Between February and March 2018, Glasgow Caledonian University Alumni with a working email address were invited to participate in the cross-sectional electronic survey (anonymously) by email via the Glasgow Caledonian University Alumni Office. The survey was constructed using the REDCap secure web online survey application and sought information on presence/absence of moderate-to-severe foot pain, patient characteristics (age, body mass index, socioeconomic status, occupation class, comorbidities, and foot pathologies). Prevalence data were expressed as absolute frequencies and percentages. Multivariate logistic and linear regressions were undertaken to identify associations 1) between independent variables and moderate-to-severe foot pain, and 2) between moderate-to-severe foot pain and foot function, foot health and health-related quality of life.
Of 50,228 invitations distributed, there were 7707 unique views and 593 valid completions (median age [inter-quartile range] 42 [31–52], 67.3% female) of the survey (7.7% response rate).
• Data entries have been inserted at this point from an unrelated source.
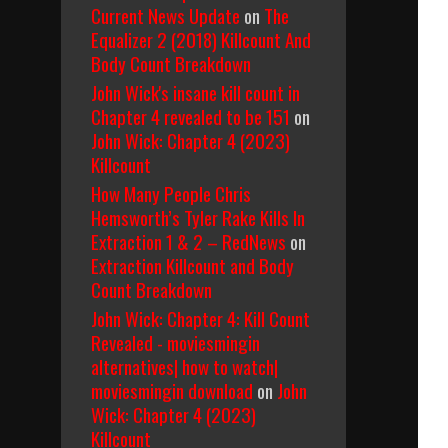
Current News Update
on
The
Equalizer 2 (2018) Killcount And
Body Count Breakdown
John Wick's insane kill count in
Chapter 4 revealed to be 151
on
John Wick: Chapter 4 (2023)
Killcount
How Many People Chris
Hemsworth’s Tyler Rake Kills In
Extraction 1 & 2 – RedNews
on
Extraction Killcount and Body
Count Breakdown
John Wick: Chapter 4: Kill Count
Revealed - moviesmingin
alternatives| how to watch|
moviesmingin download
on
John
Wick: Chapter 4 (2023)
Killcount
The sample was comprised predominantly of white Scottish/British (89.4%) working age adults (95%), the majority of whom were overweight or obese (57.9%), and in either full-time or part-time employment (82.5%) as professionals (72.5%). Over two-thirds (68.5%) of the sample were classified in the highest 6 deciles (most affluent) of social deprivation. Moderate-to-severe foot pain affected 236/593 respondents (39.8%). High body mass index, presence of bunions, back pain, rheumatoid arthritis, hip pain and lower occupation class were included in the final multivariate model and all were significantly and independently associated with moderate-to-severe foot pain (p < 0.05), except for rheumatoid arthritis (p = 0.057). Moderate-to-severe foot pain was significantly and independently associated lower foot function, foot health and health-related quality of life scores following adjustment for age, gender and body mass index (p < 0.05).
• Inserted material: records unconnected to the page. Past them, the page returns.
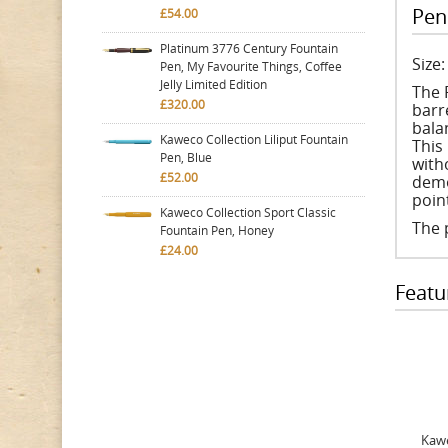
Pen
£54.00
Platinum 3776 Century Fountain
Size
Pen, My Favourite Things, Coffee
Jelly Limited Edition
The 
£320.00
barre
bala
Kaweco Collection Liliput Fountain
This 
Pen, Blue
with
£52.00
demo
poi
Kaweco Collection Sport Classic
The 
Fountain Pen, Honey
£24.00
Featu
Kawe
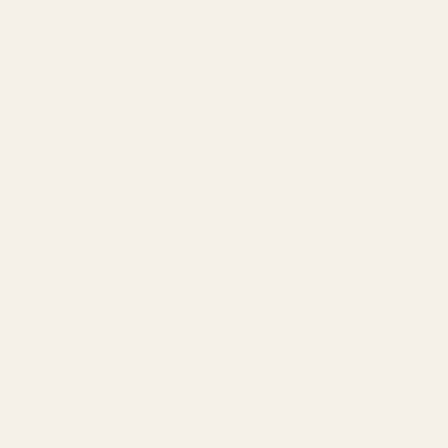
Choosing the Right Red Dot for Your Pistol
Fixed vs. Adjustable Rear Sights: What You Need to
Know
Sig M17 / P320 Cut Dimensions
Understanding EGW Purchase Orders
EGW Evolved AR-15 Lower Parts Kit
EGW One-Piece Guide Rod: Maximize Firearm
Reliability (Made in USA)
Elevate Your Control: The EGW Lower Paddle Safety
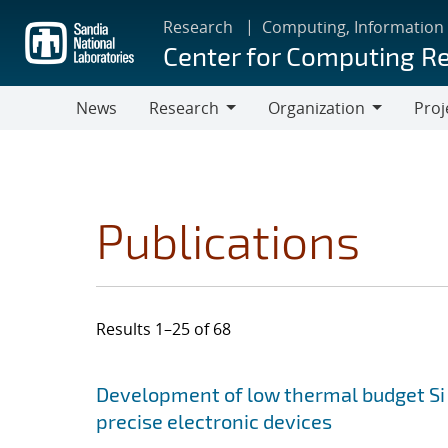
Skip
Research
Computing, Information
to
Center for Computing R
main
content
News
Research
Organization
Proj
Research
Organization
Publications
Results 1–25 of 68
Search results
Jump to search filters
Development of low thermal budget Si 
precise electronic devices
Moderate-to-severe foot pain was highly prevalent in a university-educated population and was independently associated with female gender, high body mass index, bunions, back pain, hip pain and lower occupational class. Presence of moderate-to-severe foot pain was associated with worse scores for foot function, foot health and health-related quality-of-life. Education attainment does not appear to be protective against moderate-to-severe foot pain.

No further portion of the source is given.